Tazo has been classified as one of our emerging brands at Starbucks, said a Starbucks company spokesperson by email. With the new Tazo retail store, we see an immense opportunity to elevate the premium tea experience.
Starbucks' own estimate for second-quarter results is less optimistic than Wall Street's. In June the company lowered its guidance estimates, saying it expects earnings for the year to be $1.80 to $1.82 per share, down from the $1.81 to $1.84 range it said in April that it was expecting.
Starbucks' lowered earnings second-quarter earnings outlook stemmed from its acquisition of San Francisco-based La Boulange bakery, which will begin supplying pastries and bread for the coffee chain before expanding as a national bakery chain in its own right.
Starbucks did not provide detailed economics, but the deal is expected to be dilutive to FY12 earnings by $0.02 per share (spread between the third and fourth quarters). It's also expected to be modestly dilutive to FY13 earnings, said Dan Geiman, economist for McAdams Wright Ragen in Seattle, in a note.
The company's stock price for the year peaked April 13 when it was up 34 percent following the company's announcements of the closer strategic relationship with Green Mountain, an expansion into India through a 50/50 joint venture with Tata Global Beverages Ltd. (Bombay: 500800) and an agreement to buy coffee from China under a joint venture agreement with Ai Ni Group.
The company's stock value rose in this period from mid-March to mid-May with the premium over the S&P500 up as much as 27 percent. Now, that premium is less than 4 percent above the index. Since this peak in April the share price has lost 18 percent of its value, to $50.60 per share at market close on Monday.

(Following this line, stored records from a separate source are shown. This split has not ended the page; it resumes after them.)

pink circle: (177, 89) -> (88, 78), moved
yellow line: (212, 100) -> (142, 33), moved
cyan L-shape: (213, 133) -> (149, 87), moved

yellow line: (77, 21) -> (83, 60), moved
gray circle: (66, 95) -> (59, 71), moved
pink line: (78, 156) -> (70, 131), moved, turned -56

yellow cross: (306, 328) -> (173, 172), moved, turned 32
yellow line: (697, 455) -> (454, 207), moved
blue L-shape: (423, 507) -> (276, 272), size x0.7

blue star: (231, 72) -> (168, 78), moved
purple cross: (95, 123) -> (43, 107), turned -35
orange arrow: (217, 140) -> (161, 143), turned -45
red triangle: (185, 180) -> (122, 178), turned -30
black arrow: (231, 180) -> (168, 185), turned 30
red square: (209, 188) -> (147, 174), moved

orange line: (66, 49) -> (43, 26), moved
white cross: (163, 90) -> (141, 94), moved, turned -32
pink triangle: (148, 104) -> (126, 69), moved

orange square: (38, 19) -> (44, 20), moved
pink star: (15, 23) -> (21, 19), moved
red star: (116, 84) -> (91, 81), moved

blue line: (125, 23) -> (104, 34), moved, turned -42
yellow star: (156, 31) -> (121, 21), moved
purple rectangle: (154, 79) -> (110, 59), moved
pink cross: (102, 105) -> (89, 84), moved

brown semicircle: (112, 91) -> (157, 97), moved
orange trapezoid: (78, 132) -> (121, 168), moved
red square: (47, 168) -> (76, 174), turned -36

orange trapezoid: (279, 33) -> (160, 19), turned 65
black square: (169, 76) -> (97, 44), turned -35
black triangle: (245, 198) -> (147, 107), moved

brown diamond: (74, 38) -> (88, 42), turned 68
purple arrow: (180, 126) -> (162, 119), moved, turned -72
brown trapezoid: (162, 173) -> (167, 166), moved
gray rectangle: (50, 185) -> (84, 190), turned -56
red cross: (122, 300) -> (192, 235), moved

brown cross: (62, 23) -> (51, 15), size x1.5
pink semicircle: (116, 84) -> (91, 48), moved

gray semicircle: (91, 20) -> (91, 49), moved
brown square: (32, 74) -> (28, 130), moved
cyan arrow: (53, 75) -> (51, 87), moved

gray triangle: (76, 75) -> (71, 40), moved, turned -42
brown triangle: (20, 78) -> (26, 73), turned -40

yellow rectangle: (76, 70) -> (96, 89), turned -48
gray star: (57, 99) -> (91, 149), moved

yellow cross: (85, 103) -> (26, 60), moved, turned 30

The price is still up 10 percent for the year.
Capping off a downward trend in the company's stock price, a report last week by Cleveland Research Co. reduced its comparable sales forecast for the third quarter, down from as high as 8 percent to as low as 6 percent. The news sent the price of the stock down 2.7 percent, and closer in line with retail and restaurant indices that have experienced downturns linked to recent global economic slowdowns. In other words: the best growth for the year may be over.
Shares rose 18 cents to $50.78 in Tuesday afternoon trading.